Furtheremore, in response to climate change and the increased concern and interest in healthier dietary choices, alternative food sources, personalized nutrition and functional foods, consumer purchasing behaviors have been changing. Leaving a gap where food safety risk assessment processes are not yet sufficiently developed. 

In hand with the new dietary changes, the incorporation of sustainable choices, while reducing the consumption of animal-based foods, is driving a growing interest in new food sources, such as in edible insects, jellyfish, plant-based alternatives and algae (or macroalgae). However, determining how they impact food safety and consequently consumer health is an ongoing challenge

Another aspect that has attracted attention due to the rapid urbanization and expansion of cities has been food production in urban spaces, making it necessary to know how food is produced, stored, packaged, sold and consumed, to really consider it as an option without risks to human health. Similarly, when exploring the circular economy approach through plastics recycling and food packaging reuse, careful considerations also need to be made, as there is the potential for substances of concern to emerge from non-food materials resulting from the recycling process.   

All these global drivers coupled with the growing awareness of them are not only driving technological innovations and scientific advances but also a rapid expansion of the food sector from new food sources to new production systems, highlighting new food safety challenges that need to be addressed establishing early warning systems, robust monitoring, surveillance measures, standards and therefore adapted regulatory systems to fully exploit the potential of this sector.  

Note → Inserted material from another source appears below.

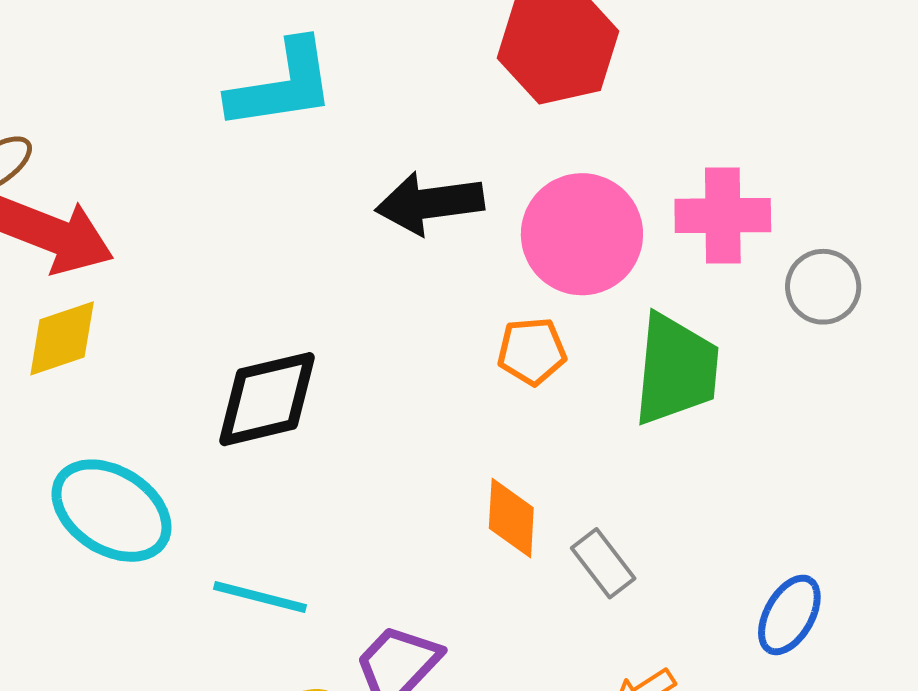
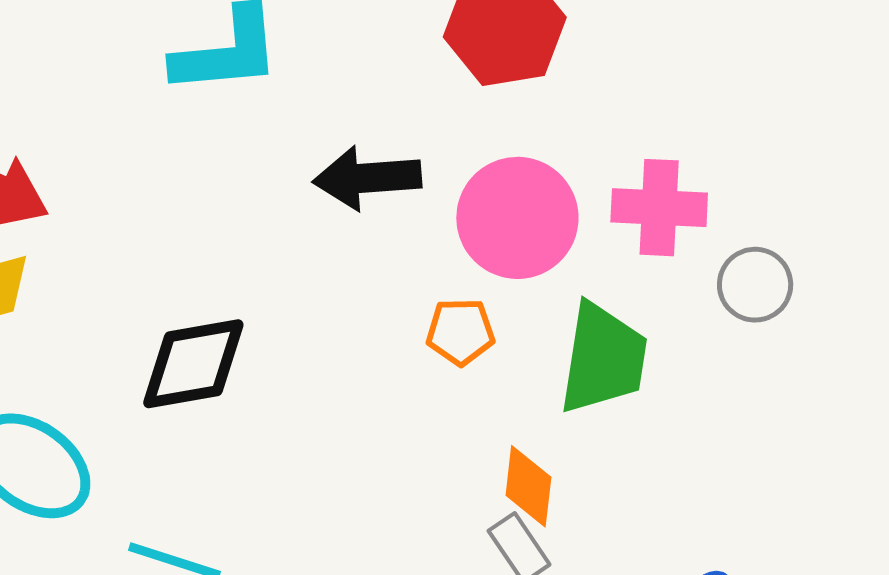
orange diamond: (511, 518) -> (528, 486), moved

Another major challenge is the low level of consumer awareness in Europe, and globally. Consumer awareness of food safety is affected by the availability and accessibility of information, which requires broad resources, timely engagement and effective communication strategies – promoting media literacy early on, providing evidence-based knowledge appropriately, guiding viewers towards trusted sources, among others –. Indeed, this is, an issue that received considerable attention in the SafeConsume International Conference, 27-28 June, which emphasized the urgent need for new food safety communication strategies and transdisciplinary collaborations to help consumers mitigate food risks through behavioral change and improve overall literacy in the area of food safety.